Thursday, October 19, 2017

"All of that said, accidents and emergencies are going to happen." To Hell With That.

"...As horrific as the Las Vegas murders were, we need to keep in perspective that motor vehicles kill about twice as many people in one day on average, day in and day out. We've just become so desensitized to it that it's simply business as usual for many people."--Joe R., on Streetsblog

I was amused by the Santa Fe New Mexican editorial about the multihour logjam in traffic that occurred last Friday in Pojoaque after a teen (who has, according to the New Mexican, been cited six times for traffic infractions since 2014) lost control of his Chrysler, careened into oncoming traffic, and caused a multicar fatal wreck which the New Mexican conveniently called an "accident". The New Mexican editorial board apparently was more concerned with driver inconvenience and less concerned with driving habits that kill.
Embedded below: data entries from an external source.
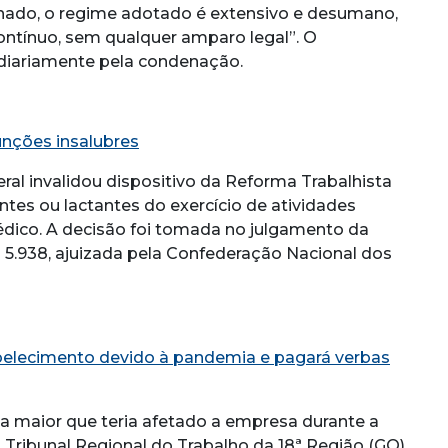
chado, o regime adotado é extensivo e desumano,
ontínuo, sem qualquer amparo legal”. O
diariamente pela condenação.
unções insalubres
al invalidou dispositivo da Reforma Trabalhista
tes ou lactantes do exercício de atividades
dico. A decisão foi tomada no julgamento da
) 5.938, ajuizada pela Confederação Nacional dos
elecimento devido à pandemia e pagará verbas
ça maior que teria afetado a empresa durante a
 Tribunal Regional do Trabalho da 18ª Região (GO)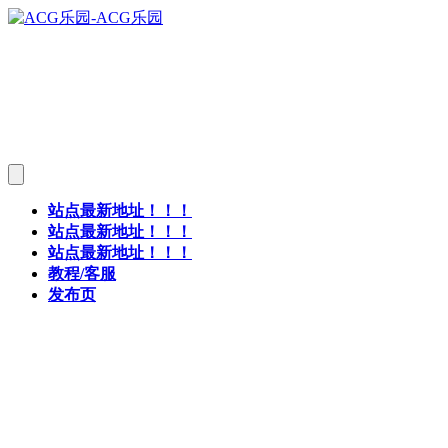
站点最新地址！！！
站点最新地址！！！
站点最新地址！！！
教程/客服
发布页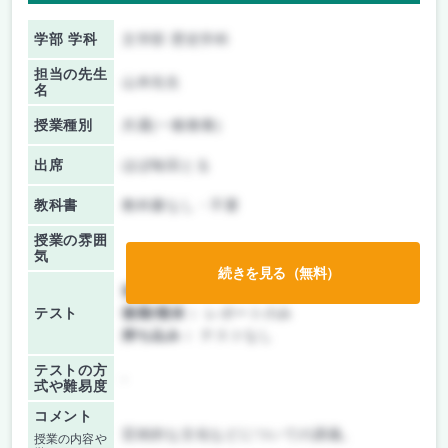
学部 学科
文学部 歴史学科
担当の先生
山本先生
名
授業種別
共通(一般教養)
出席
ほぼ毎回とる
教科書
教科書なし・不要
授業の雰囲
気
続きを見る（無料）
前期/中間：
レポートのみ
テスト
後期/期末：
レポートのみ
持ち込み：
テストなし
テストの方
-
式や難易度
コメント
芸術的な文化などについての講義。
授業の内容や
This is  the same newspaper that has recently printed every editorial it could find blasting our lack of ability to prevent gun violence. One can only assume that the editorial board of the New Mexican drives but does not shoot. How else could we explain such a flagrant double standard?

Certainly the recent Las Vegas carnage as well as most other gun violence is deliberate while the teen who tied up Northern NM traffic for hours did not intend to kill anyone. That may be a fine point lost on the dead and their loved ones. Not to mention, all those inconvenienced motorists. Such a hair-splitting rationale for flagrantly bad driving was lost on me when I was hit by a car a week before I was scheduled to defend my Ph.D. proposals. I regained consciousness, covered in my own blood, in time for the ambulance to arrive. That incident eventually took about a year out of my grad school progress. We make a lot of excuses, most revolving around convenience, for bad driving. I was one of the lucky ones and can push back against those excuses. The motorist killed last Friday is mute.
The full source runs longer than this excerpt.